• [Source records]
◆ ◆ ◆ ◆ ◆ ◆ ◆

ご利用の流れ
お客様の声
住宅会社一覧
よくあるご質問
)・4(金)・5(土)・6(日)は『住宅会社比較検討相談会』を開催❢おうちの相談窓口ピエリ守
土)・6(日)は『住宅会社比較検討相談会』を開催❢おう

◆ ◆ ◆ ◆ ◆ ◆ ◆

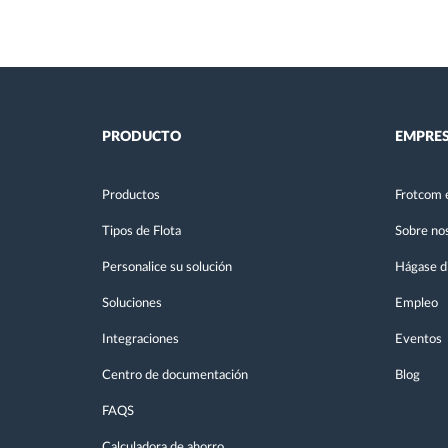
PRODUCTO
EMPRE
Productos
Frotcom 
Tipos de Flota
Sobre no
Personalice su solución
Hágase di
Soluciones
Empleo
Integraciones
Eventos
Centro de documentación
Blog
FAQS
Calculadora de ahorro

◆ ◆ ◆ ◆ ◆ ◆ ◆

Wherever the string "住宅会社比較検討相談会" occurs in the data, copy the line that holds it.

• [Result of this task]
)・4(金)・5(土)・6(日)は『住宅会社比較検討相談会』を開催❢おうちの相談窓口ピエリ守
土)・6(日)は『住宅会社比較検討相談会』を開催❢おう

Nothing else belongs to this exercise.